Paul conveys a similar approach, though he only hints at it. In reminding the Thessalonians of his ministry there, he says,
For you know that we dealt with each of you as a father deals with his own children, encouraging, comforting and urging you to live lives worthy of God, who calls you into his kingdom and glory. (1 Thessalonians 2:11-12)
The key phrase for our purposes is “each of you,” which strongly suggests an individual, life-on-life methodology. Again, this is not to say that Paul never preached to the crowds; Acts records many such occasions. However, it seems that the bulk of his ministry—during the “work week,” we might say—took place in his leather-working shop, as individuals or small groups of people would come in to receive training, instruction, and encouragement. We also see Paul’s individual dedication to young men like Timothy and Titus as further evidence of this approach.
So it seems that the New Testament envisions a communal telos achieved primarily through an individual methodology.
I fear that in much of our contemporary practice, however, we flip the two: that is, we have an individual telos achieved through a communal methodology.
Western society is overwhelmingly, and self-evidently individualistic, so it is easy to see how we could unwittingly adopt our culture’s values. Generally speaking, we are concerned about our personal growth in holiness. Pastors routinely ask, “How are you doing in this area?” not “How are we doing in this area?” Rarely does one hear of corporate application in a message. We see this trend especially reflected in our lack of commitment to the local church, and our willingness to switch churches upon the slightest provocation. One of the commonest reasons given for leaving a church and joining another is a desire to “get fed.” In leaving for this reason, however, the church-hopper belies an individual focus, and—quite frankly—an unwillingness to strive for corporate growth. Ephesians 4:16 doesn’t come into play.
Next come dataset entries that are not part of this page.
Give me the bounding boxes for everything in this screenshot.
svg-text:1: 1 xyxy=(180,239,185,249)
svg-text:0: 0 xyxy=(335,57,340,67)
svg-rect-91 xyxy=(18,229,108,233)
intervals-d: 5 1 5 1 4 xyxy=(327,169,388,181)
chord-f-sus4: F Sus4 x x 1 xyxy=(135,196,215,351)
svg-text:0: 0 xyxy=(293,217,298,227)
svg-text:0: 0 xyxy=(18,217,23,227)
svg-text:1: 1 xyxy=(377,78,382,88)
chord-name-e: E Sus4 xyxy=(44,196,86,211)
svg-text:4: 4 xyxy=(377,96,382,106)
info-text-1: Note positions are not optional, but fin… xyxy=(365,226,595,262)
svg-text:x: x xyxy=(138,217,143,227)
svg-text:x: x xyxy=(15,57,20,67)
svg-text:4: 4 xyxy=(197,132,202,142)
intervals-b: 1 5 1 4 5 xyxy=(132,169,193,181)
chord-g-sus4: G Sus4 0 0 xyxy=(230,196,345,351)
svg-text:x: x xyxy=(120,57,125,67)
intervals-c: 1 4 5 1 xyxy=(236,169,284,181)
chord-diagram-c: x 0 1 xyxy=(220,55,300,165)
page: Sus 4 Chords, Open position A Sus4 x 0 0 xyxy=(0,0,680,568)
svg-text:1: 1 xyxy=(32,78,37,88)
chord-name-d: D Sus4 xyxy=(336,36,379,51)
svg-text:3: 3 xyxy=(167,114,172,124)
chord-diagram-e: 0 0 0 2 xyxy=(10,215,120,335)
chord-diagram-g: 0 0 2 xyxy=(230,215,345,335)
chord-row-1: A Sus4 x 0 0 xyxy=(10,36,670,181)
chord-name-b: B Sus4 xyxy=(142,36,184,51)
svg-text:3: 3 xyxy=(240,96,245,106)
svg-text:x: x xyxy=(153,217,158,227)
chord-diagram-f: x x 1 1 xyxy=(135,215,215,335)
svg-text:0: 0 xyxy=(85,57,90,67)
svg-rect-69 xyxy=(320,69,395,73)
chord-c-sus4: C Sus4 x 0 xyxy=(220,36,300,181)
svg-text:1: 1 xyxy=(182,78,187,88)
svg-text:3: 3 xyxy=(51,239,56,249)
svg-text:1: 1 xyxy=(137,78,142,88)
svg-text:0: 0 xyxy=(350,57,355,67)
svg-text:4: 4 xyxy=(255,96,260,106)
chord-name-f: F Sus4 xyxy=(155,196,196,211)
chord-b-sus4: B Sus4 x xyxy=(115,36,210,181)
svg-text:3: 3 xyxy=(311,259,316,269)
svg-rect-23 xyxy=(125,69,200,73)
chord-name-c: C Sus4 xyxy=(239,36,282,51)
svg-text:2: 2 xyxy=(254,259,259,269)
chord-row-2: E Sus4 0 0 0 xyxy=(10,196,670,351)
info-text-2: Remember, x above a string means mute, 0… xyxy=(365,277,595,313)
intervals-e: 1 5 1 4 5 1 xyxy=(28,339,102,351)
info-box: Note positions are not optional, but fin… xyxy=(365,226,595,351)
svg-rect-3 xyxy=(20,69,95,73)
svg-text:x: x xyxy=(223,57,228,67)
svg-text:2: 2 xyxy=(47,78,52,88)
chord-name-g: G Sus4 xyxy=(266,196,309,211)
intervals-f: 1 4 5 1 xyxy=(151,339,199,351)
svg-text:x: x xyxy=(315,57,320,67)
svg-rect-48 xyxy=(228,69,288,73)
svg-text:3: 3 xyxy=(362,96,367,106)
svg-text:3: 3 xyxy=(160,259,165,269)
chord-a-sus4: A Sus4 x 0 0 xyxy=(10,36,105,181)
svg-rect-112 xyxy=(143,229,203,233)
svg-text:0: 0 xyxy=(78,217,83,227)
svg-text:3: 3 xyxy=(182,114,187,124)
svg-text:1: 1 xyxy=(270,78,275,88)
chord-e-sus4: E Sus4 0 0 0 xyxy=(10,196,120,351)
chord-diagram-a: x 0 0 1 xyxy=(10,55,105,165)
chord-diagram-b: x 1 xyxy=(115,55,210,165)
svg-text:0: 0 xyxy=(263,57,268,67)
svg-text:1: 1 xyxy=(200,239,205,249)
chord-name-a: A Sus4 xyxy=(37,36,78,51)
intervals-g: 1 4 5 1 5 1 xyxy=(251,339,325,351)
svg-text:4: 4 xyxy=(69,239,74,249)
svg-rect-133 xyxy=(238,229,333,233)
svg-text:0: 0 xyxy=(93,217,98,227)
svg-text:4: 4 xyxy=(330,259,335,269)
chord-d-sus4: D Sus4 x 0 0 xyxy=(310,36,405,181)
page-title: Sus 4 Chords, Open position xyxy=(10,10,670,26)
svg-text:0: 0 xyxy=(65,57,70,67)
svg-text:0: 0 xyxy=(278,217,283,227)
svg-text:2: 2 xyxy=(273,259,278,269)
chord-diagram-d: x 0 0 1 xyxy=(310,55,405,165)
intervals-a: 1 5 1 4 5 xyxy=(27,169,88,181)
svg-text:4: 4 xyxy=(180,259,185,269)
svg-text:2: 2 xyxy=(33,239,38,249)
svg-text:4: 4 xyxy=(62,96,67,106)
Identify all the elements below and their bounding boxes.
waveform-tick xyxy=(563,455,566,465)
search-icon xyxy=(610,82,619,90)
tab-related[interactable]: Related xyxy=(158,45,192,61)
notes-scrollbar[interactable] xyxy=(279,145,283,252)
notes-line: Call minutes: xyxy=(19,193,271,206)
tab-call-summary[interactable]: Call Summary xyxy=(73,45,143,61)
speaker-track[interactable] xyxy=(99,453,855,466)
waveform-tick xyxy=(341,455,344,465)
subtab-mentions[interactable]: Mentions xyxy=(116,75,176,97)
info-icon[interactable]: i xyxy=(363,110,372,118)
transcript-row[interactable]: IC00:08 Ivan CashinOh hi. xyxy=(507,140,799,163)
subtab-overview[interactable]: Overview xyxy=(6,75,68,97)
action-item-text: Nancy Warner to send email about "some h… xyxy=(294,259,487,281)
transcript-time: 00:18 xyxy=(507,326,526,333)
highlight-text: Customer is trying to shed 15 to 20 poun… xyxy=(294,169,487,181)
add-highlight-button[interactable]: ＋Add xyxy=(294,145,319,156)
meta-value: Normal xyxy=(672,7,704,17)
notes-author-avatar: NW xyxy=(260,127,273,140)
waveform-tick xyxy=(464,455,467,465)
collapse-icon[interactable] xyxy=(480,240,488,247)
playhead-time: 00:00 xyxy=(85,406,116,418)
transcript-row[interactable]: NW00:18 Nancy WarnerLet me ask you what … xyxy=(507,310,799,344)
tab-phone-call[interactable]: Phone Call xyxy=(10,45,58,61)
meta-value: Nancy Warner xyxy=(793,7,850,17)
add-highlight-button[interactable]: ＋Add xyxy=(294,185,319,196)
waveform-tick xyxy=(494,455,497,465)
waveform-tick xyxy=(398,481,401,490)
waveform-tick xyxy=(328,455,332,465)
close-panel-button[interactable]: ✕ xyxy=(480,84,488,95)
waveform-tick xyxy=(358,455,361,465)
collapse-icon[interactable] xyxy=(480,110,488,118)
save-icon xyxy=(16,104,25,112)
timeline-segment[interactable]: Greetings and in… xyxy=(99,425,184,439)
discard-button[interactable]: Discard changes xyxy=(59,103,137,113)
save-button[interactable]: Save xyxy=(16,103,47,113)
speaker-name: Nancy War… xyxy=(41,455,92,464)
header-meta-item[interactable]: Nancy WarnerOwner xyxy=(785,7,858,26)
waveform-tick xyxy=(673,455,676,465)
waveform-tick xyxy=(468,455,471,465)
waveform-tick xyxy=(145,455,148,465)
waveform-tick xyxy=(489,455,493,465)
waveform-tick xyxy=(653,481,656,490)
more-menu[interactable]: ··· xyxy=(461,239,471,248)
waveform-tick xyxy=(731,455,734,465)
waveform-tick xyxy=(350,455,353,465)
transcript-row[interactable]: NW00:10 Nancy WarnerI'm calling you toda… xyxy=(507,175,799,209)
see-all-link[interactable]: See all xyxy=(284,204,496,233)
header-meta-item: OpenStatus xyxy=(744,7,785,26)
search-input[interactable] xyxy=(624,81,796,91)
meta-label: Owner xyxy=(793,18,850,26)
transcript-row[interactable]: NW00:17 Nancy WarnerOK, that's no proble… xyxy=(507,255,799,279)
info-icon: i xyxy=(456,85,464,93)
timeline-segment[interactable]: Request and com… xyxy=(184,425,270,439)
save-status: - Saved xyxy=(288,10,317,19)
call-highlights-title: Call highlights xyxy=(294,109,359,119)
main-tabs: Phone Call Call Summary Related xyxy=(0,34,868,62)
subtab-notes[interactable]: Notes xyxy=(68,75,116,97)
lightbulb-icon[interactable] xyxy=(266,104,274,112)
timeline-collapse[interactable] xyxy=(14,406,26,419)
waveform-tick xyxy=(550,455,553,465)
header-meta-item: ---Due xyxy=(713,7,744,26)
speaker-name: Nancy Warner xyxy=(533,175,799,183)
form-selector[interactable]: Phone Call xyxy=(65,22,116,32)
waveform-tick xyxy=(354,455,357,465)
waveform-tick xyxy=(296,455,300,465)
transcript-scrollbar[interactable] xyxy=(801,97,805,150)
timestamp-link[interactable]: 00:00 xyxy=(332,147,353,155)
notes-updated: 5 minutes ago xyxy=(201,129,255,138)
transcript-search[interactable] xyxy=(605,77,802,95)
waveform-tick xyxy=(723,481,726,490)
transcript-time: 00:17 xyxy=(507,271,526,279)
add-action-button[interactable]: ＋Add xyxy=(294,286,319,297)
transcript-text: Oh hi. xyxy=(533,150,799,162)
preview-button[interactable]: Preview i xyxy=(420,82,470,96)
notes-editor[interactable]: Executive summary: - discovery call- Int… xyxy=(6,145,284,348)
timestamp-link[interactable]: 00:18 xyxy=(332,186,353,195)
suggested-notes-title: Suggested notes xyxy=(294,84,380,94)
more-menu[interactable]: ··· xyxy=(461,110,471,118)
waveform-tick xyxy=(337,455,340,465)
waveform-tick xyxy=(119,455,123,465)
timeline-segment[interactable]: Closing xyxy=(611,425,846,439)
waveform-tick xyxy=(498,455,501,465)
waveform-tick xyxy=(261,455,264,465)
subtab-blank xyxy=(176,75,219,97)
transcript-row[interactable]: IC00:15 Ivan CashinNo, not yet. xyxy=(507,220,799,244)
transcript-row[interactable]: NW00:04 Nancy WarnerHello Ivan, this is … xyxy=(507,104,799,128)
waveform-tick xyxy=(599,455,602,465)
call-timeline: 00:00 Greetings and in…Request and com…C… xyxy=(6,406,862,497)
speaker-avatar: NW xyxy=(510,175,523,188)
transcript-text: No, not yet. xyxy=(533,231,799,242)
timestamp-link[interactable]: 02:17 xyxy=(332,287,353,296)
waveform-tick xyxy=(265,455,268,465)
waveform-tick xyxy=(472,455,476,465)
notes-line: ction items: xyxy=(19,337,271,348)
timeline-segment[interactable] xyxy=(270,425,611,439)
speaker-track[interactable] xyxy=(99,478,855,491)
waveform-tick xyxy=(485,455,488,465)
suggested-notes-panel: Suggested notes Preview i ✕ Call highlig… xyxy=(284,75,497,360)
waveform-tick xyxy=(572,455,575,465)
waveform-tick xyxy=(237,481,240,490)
We all have a tendency to selfishness (cf. 2 Timothy 3:1), so this phenomenon is unsurprising, even if we need to challenge it more actively in our own lives and in our communities. However, our communal methodology has no such extenuating circumstances. I suspect it is driven by our peculiarly American pragmatism, and our business mindset—streamlining and efficiency—more than any systemic spiritual dearth. Whatever the case, many churches adopt a community-wide, assembly-line approach to discipleship. Rather than a life-on-life approach, we provide a uniform curriculum and depersonalized programs or classes. The large-group setting and impersonal material provides little impetus for true growth, even at the individual level. At its worst, those who complete the class get their certificate of individual achievement and proceed on their merry way, without any thought of how their growth should multiply as they serve within the community.
The New Testament provides a wealth of information and instruction regarding discipleship in the local church, and many have returned to the fount for guidance in this area. I thank God for the revival of life-on-life discipleship happening across our country—and really, across the globe. I hope and pray that many more will choose the hard, slow way of relational disciple-making—the Master’s way—as they strive to become a community growing in maturity to the glory of God.
 I realize, of course, that some people leave because they have striven for corporate change, but have discovered that the leadership of the church is stifling it.